Le communiqué indique : « Salim Umar, un greffier du tribunal supérieur de la charia, Rijiyar Lemo, a été démis de ses fonctions après avoir été reconnu coupable de faux, de falsification de documents judiciaires et d’exigence de pots-de-vin aux justiciables. »
La Commission a qualifié ses actes de faute grave et a ordonné son expulsion immédiate.
En outre, deux autres officiers, Alkali Shamsu Maul’ainaini, juge président du tribunal supérieur de la charia de Durbunde, et Isa Yuguda Wudilawa, greffier principal au tribunal de première instance du complexe de Zungeru, ont été rétrogradés pour divers actes de mauvaise conduite financière.
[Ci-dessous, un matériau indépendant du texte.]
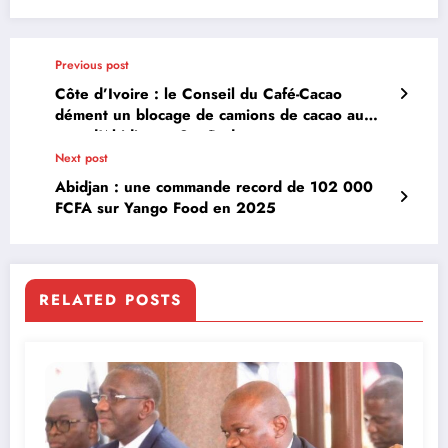
Previous post
Côte d’Ivoire : le Conseil du Café-Cacao
dément un blocage de camions de cacao au
port d’Abidjan et San-Pedro
Next post
Abidjan : une commande record de 102 000
FCFA sur Yango Food en 2025
RELATED POSTS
Il a été établi que Wudilawa avait détourné des fonds officiels vers son compte personnel, violant ainsi l’éthique du service public. Il a été rétrogradé du niveau 12 au niveau 10, conformément à l’article 04305 des règles de la fonction publique de l’État de Kano.
De même, Maul’ainaini a été puni pour avoir supprimé des archives judiciaires et avoir agi en dehors de sa juridiction. Il a été rétrogradé du poste de juge président à celui de greffier, déchu de toutes responsabilités judiciaires et a émis un avertissement sévère.
La Commission a également annoncé des sanctions contre plusieurs autres magistrats pour des délits moins graves. Alkali Ibrahim Isah Usman, juge président du tribunal islamique de Bebeji, a été averti et sa promotion a été rapportée d’un an pour avoir exécuté le jugement avant l’expiration du délai d’appel de 30 jours.
Dans une autre affaire, Alkali Munzali Tanko (Rtd.), un juge à la retraite du tribunal supérieur de la charia du bureau de poste, a présidé des audiences neuf jours après sa retraite officielle. La Commission a qualifié sa conduite de contraire à l’éthique et a ordonné que son inconduite soit rendue publique à titre d’avertissement aux autres.
D’autres mesures disciplinaires comprennent un avertissement sévère au magistrat Halima AB Wali pour non-respect d’une procédure régulière dans une affaire pénale, et une sanction de trois mois sur la moitié de son salaire à la rencontre de Son Honneur Abdul’aziz M. Habib, qui a été sanctionné pour non-respect des circulaires officielles.
Parallèlement, la Commission a félicité Alkali Ali Jibrin Danzaki, juge président du tribunal supérieur de la charia, Rijiyar Lemo, pour son intégrité et sa vigilance dans la révélation des actes frauduleux de son greffier, qualifiant son action d’« exemplaire et digne d’émulation ».
Réaffirmant son engagement en faveur de la transparence et de la responsabilité, la déclaration concluait :
« La Commission du service judiciaire de l’État de Kano reste pleinement engagée à faire respecter la discipline, la transparence et les normes éthiques au sein du système judiciaire. Les fautes à quelque niveau que ce soit ne seront pas tolérées, et tout membre du personnel jugé fautif fera face à des sanctions appropriées », ajoute le communiqué.
Les mesures disciplinaires font partie des efforts plus larges du JSC visant à assainir le système judiciaire et à renforcer la confiance du public dans le système judiciaire de l’État.